The secretary of state can also create new legitimate grounds for data processing, which have the potential for abuse.
“Clauses 5 and 6 of the bill will allow the secretary of state to legitimately use data and re-use by statutory instrument (SI) without meaningful parliamentary scrutiny, and without due regard to proportionality or the impact on the rights and freedoms of individuals,” they wrote. .
“ORG’s work with organizations representing over-policed groups reveals how justifications for collecting and retaining data hide outside ordinary criminal justice protocols and target minority groups in more subjective factors.”
Industry reaction
Technology businesses took a more positive view of the bill. TechUK CEO Julian David, for example, said it would bring organizations clarity and flexibility in the use of personal data.
“The changes announced today will give companies greater legal confidence to conduct research, deliver basic business services and develop new technologies such as AI, while maintaining the level of protection of data in accordance with the highest standards in the world, including the adequacy of data in the EU,” said. David.

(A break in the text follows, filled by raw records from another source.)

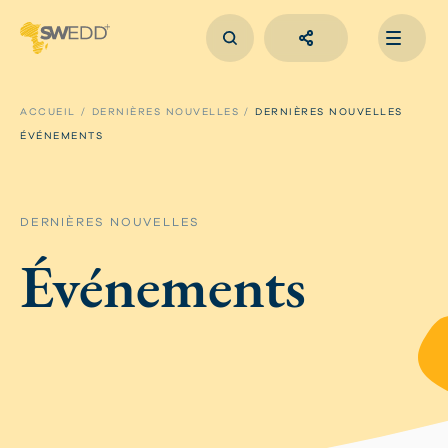
Aller
au
contenu
principal
Main
navigation
ACCUEIL
DERNIÈRES NOUVELLES
DERNIÈRES NOUVELLES
ÉVÉNEMENTS
DERNIÈRES NOUVELLES
Événements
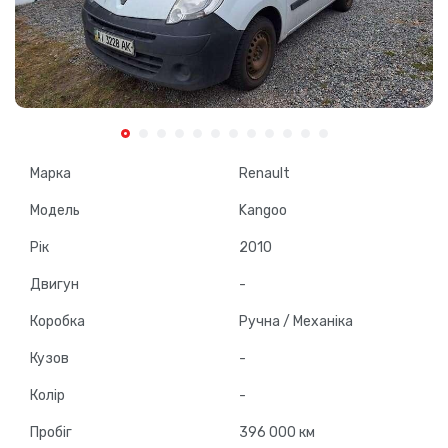
Марка
Renault
Модель
Kangoo
Рік
2010
Двигун
-
Коробка
Ручна / Механіка
Кузов
-
Колір
-
Пробіг
396 000 км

Chris Combemale, chair of the Bill’s Business Advisory Group and CEO of the Data & Marketing Association (DMA UK), added: “We are confident that the bill should act as a catalyst for innovation and growth, while continuing the strong privacy protection across the UK – an important balance that will build consumer confidence in the digital economy.”
The revised bill was also welcomed by the information commissioner, John Edwards, who said he supported “its ambition to enable organizations to grow and innovate while maintaining high standards of data protection rights. Data protection law must give people the confidence to share their information to use the products and services that drive our economy and society.
“The bill will ensure that my office can continue to act as a credible, fair and independent regulator. We look forward to continuing to work constructively with the government to monitor how these reforms are articulated in the bill as it progresses through travel to Parliament.